OfficeTogether allows booking up to 30 days in advance, but Ms. Yin says most companies tend to book about two weeks out.
Workers with disabilities, as well as workers who are used to having specific accommodations at their workstations, may find it harder to adjust to hot-desking.
It’s important to design such offices so that they are accessible from the outset, says Deborah Foster, a professor at Cardiff Business School in Wales who studies diversity in the workplace. “Ensuring that the layout is wheelchair-accessible and putting sensory markers on floors to guide people with sight impairments are two considerations,” she says. Also important: proper lighting and ensuring that there are quiet spaces for workers who need to use assistive technologies like voice-recognition software.

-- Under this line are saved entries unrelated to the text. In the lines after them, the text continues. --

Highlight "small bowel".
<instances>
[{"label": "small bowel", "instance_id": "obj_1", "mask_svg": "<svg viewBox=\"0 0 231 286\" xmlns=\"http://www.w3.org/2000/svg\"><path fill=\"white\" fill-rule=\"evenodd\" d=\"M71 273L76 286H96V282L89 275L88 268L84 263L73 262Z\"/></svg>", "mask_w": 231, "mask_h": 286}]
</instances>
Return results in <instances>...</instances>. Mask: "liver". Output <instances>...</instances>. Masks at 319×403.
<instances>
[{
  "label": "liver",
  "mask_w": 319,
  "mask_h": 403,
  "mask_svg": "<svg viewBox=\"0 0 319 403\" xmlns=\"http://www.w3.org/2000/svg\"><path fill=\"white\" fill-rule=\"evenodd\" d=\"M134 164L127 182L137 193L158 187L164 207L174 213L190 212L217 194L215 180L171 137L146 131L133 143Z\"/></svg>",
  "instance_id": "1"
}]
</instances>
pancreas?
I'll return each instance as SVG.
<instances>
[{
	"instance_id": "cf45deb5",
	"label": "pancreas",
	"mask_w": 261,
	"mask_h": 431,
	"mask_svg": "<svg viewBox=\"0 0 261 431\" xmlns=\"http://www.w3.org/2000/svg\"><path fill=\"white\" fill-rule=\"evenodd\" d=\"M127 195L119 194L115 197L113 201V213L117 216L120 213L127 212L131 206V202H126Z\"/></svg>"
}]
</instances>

For workers who can’t be accommodated in the short-term, employers should be more flexible about allowing them to continue working from home, Dr. Foster says.

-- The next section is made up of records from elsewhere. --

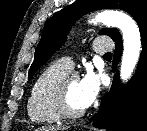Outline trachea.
Returning <instances> with one entry per match:
<instances>
[{"instance_id": "obj_1", "label": "trachea", "mask_w": 147, "mask_h": 131, "mask_svg": "<svg viewBox=\"0 0 147 131\" xmlns=\"http://www.w3.org/2000/svg\"><path fill=\"white\" fill-rule=\"evenodd\" d=\"M104 57H112V53L108 52L104 54Z\"/></svg>"}]
</instances>
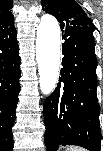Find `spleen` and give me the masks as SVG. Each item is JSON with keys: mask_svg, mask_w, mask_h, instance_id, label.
I'll list each match as a JSON object with an SVG mask.
<instances>
[{"mask_svg": "<svg viewBox=\"0 0 103 151\" xmlns=\"http://www.w3.org/2000/svg\"><path fill=\"white\" fill-rule=\"evenodd\" d=\"M66 151H87L86 149H84V148H81V147H77V146H71V147H69V148H67V150Z\"/></svg>", "mask_w": 103, "mask_h": 151, "instance_id": "3e777b00", "label": "spleen"}]
</instances>
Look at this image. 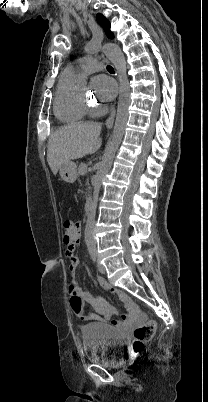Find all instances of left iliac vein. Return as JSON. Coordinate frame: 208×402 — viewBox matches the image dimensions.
<instances>
[{
	"instance_id": "4c4485c4",
	"label": "left iliac vein",
	"mask_w": 208,
	"mask_h": 402,
	"mask_svg": "<svg viewBox=\"0 0 208 402\" xmlns=\"http://www.w3.org/2000/svg\"><path fill=\"white\" fill-rule=\"evenodd\" d=\"M97 267H98V271H99L100 273H102V274L105 273V268H104V266L100 263L99 260H97Z\"/></svg>"
}]
</instances>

One final thing that workers may miss with hot desks is the chance to spruce up their workspaces with personal memorabilia.
Mr. Bowen, at Bain, used to keep all kinds of tchotchkes at his old desk in Chicago: photos, a binder of 20 years’ worth of company presentations, a trophy from his company golf tournament. He will eventually go back there to retrieve his mementos, but no longer feels he needs to have them at his desk for colleagues to see. Instead, he’ll just store them at his new home in Texas.
“The rise of the home office has kind of created a second place for all that stuff,” he says.